If you are talknig about MS media encoder and media player, then
the connection is not necessarly an http based web connection.
They are specialized server/client applications that aren't using
http protocal to transfer data. It is probably more similar to a
java based "push" webcam setup than a "pull", where the
connection between the applications is kept open. Normal "web"
pages don't maintain a connection between the web server and the
web brouser after the page is downloaded. Be sure you understand
just what constitutes a "frame" in your particular application.
Various compression schemes only send the pixels that have
changed from the previous captured frame by a certian amount,
making for less data sent and faster "frame rates", but giving
the video a bit of waveyness. Media encoder and ivista use this
type of compression. Applications like webcam32 capture a frame,
jpg compress the whole frame, and send it to the brouser. The
"frame rate" is slower and blockier, but generally each frame is
clearer.

>>>When you set up to "push" video, you're sending the info whether
>>>anybody's looking at it or not, right?
>>
>> Wrong, ftp is what sends data when nobody is watching. Push/pull
>> only sends data when a client is watching.
>
>OK. Then, if you'd be so kind? Please explain. You say "Push/pull" as
>though they amount to the same thing. The webcamworld website
>www.webcamworld.com begs to differ. And I quote:
>----------------
>Client pull:
>
>This method is the most used by WebCam users to show single snapshots of
>whatever the WebCam points to. It is the most easy method to set up, and the
>one that works perfectly for dial-up style Internet connections. It also
>won't take much bandwith from your connection, so you're still able to surf
>the Web, get e-mail, IRCing and many more things while your WebCam snaps
>shots. Thus, you won't be able to serve video feeds with this method.
>
>This method is usually accomplished with an FTP connection that sends the
>last shot captured by the WebCam to your ISP's hard drive or site hosting
>your web pages.

Note that webcamworld above is talking about using a dialin
connection to the net. Below is one of my server pull test pages
on a cable connection. See if it supplys a video feed. The java
in the web page request a new image as soon as one is downloaded,
similar to clicking the page reload button on your brouser.

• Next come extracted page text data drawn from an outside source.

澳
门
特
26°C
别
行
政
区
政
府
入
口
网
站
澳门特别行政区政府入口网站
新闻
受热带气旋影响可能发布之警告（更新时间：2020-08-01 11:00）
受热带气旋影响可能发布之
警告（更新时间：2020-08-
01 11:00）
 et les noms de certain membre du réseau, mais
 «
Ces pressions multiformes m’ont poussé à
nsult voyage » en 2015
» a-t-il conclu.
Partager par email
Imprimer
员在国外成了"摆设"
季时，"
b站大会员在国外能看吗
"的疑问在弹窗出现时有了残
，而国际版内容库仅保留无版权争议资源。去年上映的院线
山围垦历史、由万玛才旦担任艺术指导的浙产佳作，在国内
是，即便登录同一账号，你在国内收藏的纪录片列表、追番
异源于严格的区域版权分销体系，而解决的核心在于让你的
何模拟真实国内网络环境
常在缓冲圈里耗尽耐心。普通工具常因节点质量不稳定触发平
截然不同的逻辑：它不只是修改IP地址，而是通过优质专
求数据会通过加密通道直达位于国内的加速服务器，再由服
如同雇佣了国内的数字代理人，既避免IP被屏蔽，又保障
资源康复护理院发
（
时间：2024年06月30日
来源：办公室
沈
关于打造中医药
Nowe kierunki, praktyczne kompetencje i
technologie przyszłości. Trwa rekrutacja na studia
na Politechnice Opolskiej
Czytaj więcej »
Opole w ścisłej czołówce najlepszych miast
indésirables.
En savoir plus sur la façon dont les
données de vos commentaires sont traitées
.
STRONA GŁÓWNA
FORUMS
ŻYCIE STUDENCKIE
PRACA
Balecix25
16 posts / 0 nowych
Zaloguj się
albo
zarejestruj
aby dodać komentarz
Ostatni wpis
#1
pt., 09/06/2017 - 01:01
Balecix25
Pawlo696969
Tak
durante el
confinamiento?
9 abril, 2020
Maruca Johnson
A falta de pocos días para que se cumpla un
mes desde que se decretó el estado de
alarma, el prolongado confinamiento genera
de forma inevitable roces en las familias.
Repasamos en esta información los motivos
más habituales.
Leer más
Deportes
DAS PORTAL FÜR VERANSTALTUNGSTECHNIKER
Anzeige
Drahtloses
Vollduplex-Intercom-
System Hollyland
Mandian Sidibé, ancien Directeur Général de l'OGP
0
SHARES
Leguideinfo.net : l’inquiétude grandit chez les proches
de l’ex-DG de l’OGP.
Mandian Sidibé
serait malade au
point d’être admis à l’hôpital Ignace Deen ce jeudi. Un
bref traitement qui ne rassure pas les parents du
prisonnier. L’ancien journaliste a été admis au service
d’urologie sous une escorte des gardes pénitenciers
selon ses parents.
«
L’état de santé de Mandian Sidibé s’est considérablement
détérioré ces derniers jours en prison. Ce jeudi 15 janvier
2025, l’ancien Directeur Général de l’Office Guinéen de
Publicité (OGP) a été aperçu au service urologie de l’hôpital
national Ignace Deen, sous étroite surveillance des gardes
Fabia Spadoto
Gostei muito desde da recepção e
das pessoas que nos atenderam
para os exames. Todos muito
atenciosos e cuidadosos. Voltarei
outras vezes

http://www.geocities.com/zoomkat/wc2000.htm

>Server push:
>
>This is the most resource-consuming method, and thus, the least implemented.
>But it is also the most live method, as it will allow the users to view
>real-time video streams coming directly from your WebCam. It has its obvious
>limitations; to mention some:
>
>a.. It requires a high bandwith connection to be at least a bit live.
>b.. You must put a limit to the video stream for each user connecting to it.
>c.. A dial-up connection is almost useless to apply this method.
>d.. Firewall based networks can have limited the access to this kind of
>method.
>e. Only the most recent browser versions support Server push
>-------------
>
>>>When you set up to "pull" video, that means there's not much going on
>>>(bandwidth-wise) unless someone makes a connection, no?
>>
>> True, but the same is true for push.
>
>That's not the way I understand the above. And again. I'm not saying
>you're wrong. I'm just saying I don't follow you. Perhaps the information
>above is outdated?

The info does seem to be somewhat dated and simplified. The below
test page uses the server push setup. As I understand it, the
http connection is maintained and the java applet has the server
send another frame as soon as the previously sent one is
downloaded.

http://www.geocities.com/zoomkat/ezservo1.htm
October 14, 2004 3:01:17 AM

Archived from groups: alt.comp.periphs.webcam (More info?)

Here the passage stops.